Brain Sciences


Emotional words are easier for young children to learn

20 August 2020

Abstract words associated with either positive or negative emotions, such as insight or tyranny, are easier to learn than neutral ones, for children up the age of nine, finds a new UCL-led study.

toddler and mother

The findings clarify that the emotional content of words themselves, rather than teaching strategies using emotional cues, makes learning easier, in the study published in Developmental Psychology

Lead author Dr Marta Ponari, who began the study at UCL before moving to the University of Kent, said: “The ability to grasp and connect with abstract ideas is a fundamental element of learning, and it’s crucial for effective social communication. 

“It’s important to help children learn abstract words early on, and the more we know about how they learn, the more effectively we can teach them.” 

A previous study by the same authors found that children up to age nine (but not older) can better understand and recognise abstract words with emotional connotations, but the findings were based on what children already know rather than on how they learn. The new study helps to clarify whether this advantage is due to the emotional valence (positive or negative) of the word itself, or the fact that words are learned in an emotional context. 

“Children can more easily learn words that are grounded in experience – so concrete words such as table, or green, are easier to learn. We have extended this to show that even among abstract words, being able to ground a new word in a familiar experience, that of emotions, can make a word easier to learn,” Dr Ponari explained. 

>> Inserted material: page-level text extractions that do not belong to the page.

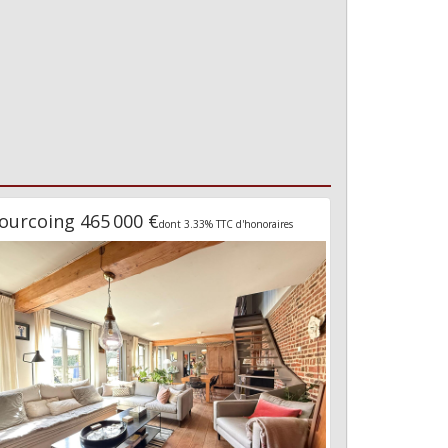
ourcoing 465 000 €
dont 3.33% TTC d'honoraires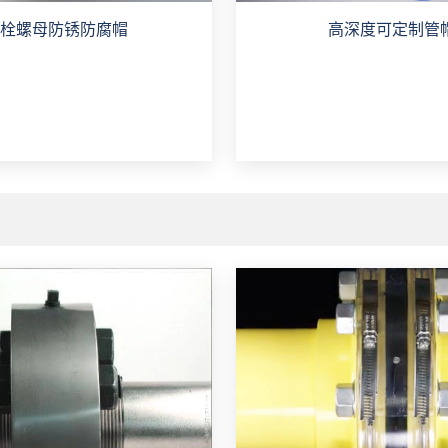
栓螺母防锈防腐帽
高深度可定制管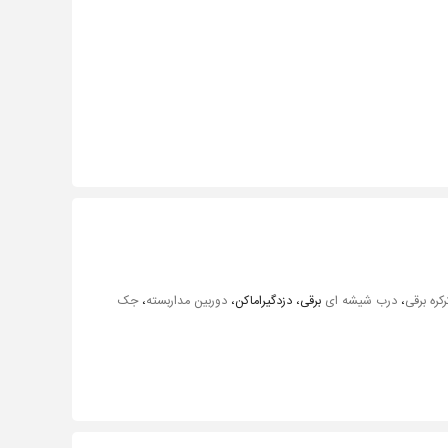
رکره برقی
،
درب شیشه ای
برقی، دزدگیراماکن،
دوربین مداربسته
،
جک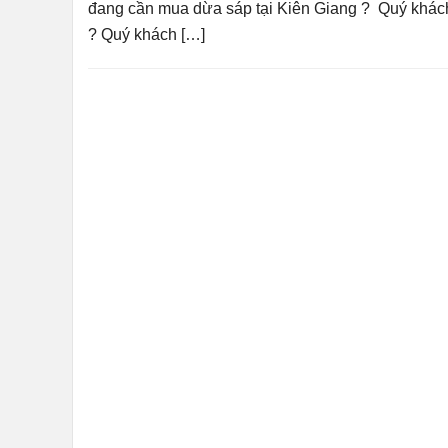
đang cần mua dừa sáp tại Kiên Giang ? Quý khách 
? Quý khách […]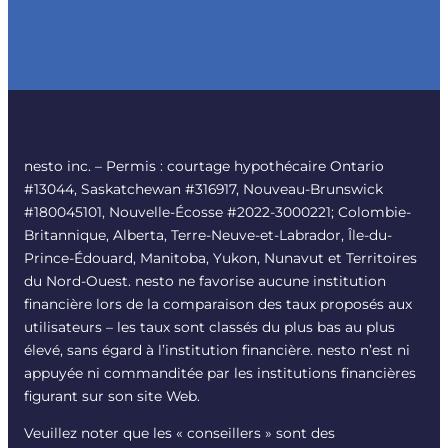
nesto inc. – Permis : courtage hypothécaire Ontario
#13044, Saskatchewan #316917, Nouveau-Brunswick
#180045101, Nouvelle-Écosse #2022-3000221; Colombie-
Britannique, Alberta, Terre-Neuve-et-Labrador, Île-du-
Prince-Édouard, Manitoba, Yukon, Nunavut et Territoires
du Nord-Ouest. nesto ne favorise aucune institution
financière lors de la comparaison des taux proposés aux
utilisateurs – les taux sont classés du plus bas au plus
élevé, sans égard à l’institution financière. nesto n’est ni
appuyée ni commanditée par les institutions financières
figurant sur son site Web.
Veuillez noter que les « conseillers » sont des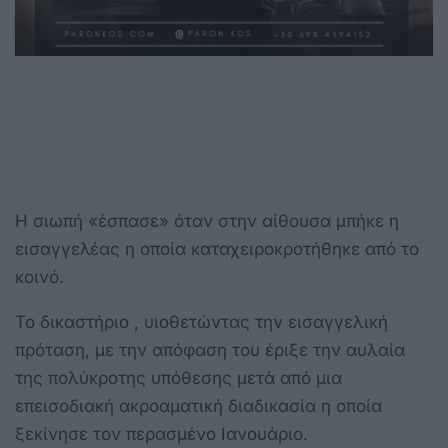
Η σιωπή «έσπασε» όταν στην αίθουσα μπήκε η
εισαγγελέας η οποία καταχειροκροτήθηκε από το
κοινό.
Το δικαστήριο , υιοθετώντας την εισαγγελική
πρόταση, με την απόφαση του έριξε την αυλαία
της πολύκροτης υπόθεσης μετά από μια
επεισοδιακή ακροαματική διαδικασία η οποία
ξεκίνησε τον περασμένο Ιανουάριο.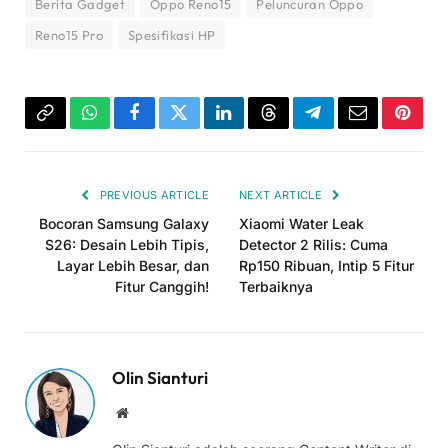
Berita Gadget
Oppo Reno15
Peluncuran Oppo
Reno15 Pro
Spesifikasi HP
Copy
WhatsApp
Facebook
Twitter
LinkedIn
Threads
Telegram
Email
Pinter
Link
PREVIOUS ARTICLE
NEXT ARTICLE
Bocoran Samsung Galaxy
Xiaomi Water Leak
S26: Desain Lebih Tipis,
Detector 2 Rilis: Cuma
Layar Lebih Besar, dan
Rp150 Ribuan, Intip 5 Fitur
Fitur Canggih!
Terbaiknya
Olin Sianturi
Website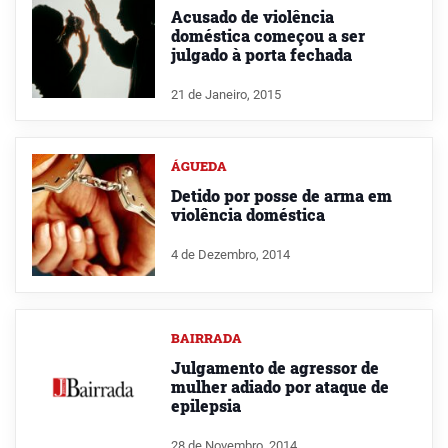
Acusado de violência
doméstica começou a ser
julgado à porta fechada
21 de Janeiro, 2015
ÁGUEDA
Detido por posse de arma em
violência doméstica
4 de Dezembro, 2014
BAIRRADA
Julgamento de agressor de
mulher adiado por ataque de
epilepsia
28 de Novembro, 2014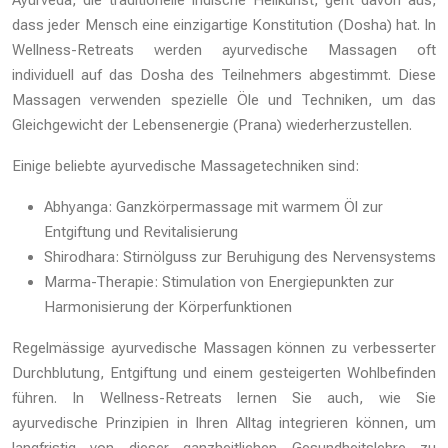
Ayurveda, die traditionelle indische Heilkunst, geht davon aus,
dass jeder Mensch eine einzigartige Konstitution (Dosha) hat. In
Wellness-Retreats werden ayurvedische Massagen oft
individuell auf das Dosha des Teilnehmers abgestimmt. Diese
Massagen verwenden spezielle Öle und Techniken, um das
Gleichgewicht der Lebensenergie (Prana) wiederherzustellen.
Einige beliebte ayurvedische Massagetechniken sind:
Abhyanga: Ganzkörpermassage mit warmem Öl zur
Entgiftung und Revitalisierung
Shirodhara: Stirnölguss zur Beruhigung des Nervensystems
Marma-Therapie: Stimulation von Energiepunkten zur
Harmonisierung der Körperfunktionen
Regelmässige ayurvedische Massagen können zu verbesserter
Durchblutung, Entgiftung und einem gesteigerten Wohlbefinden
führen. In Wellness-Retreats lernen Sie auch, wie Sie
ayurvedische Prinzipien in Ihren Alltag integrieren können, um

For the study, 76 children aged seven to 10 were taught words that were negative like tyranny or crude, positive like insight or tactic, or neutral like premise or output. They were taught either with a teaching strategy that emphasised emotional information, or with a focus on encyclopaedic information (which still enabled the children to pick up the emotional meaning by the words’ definitions). Only the linguistic context was changed, rather than whether the teachers were emotionally expressive. 

The researchers found children up to the age of nine learned the emotional words more easily, regardless of teaching strategy. 

Co-author Professor Gabriella Vigliocco (UCL Psychology & Language Sciences) commented: “Beyond age eight or nine, children can more readily learn abstract words that lack positive or negative emotional meanings. This corresponds with children’s emotional development, as younger children are only able to describe emotions as good or bad, without further complexity.” 

Co-author Professor Courtenay Norbury (UCL Psychology & Language Sciences) added: “Understanding when children are able to learn different words could help parents and teachers best support them in their learning and emotional development.” 

The study was supported by the Nuffield Foundation.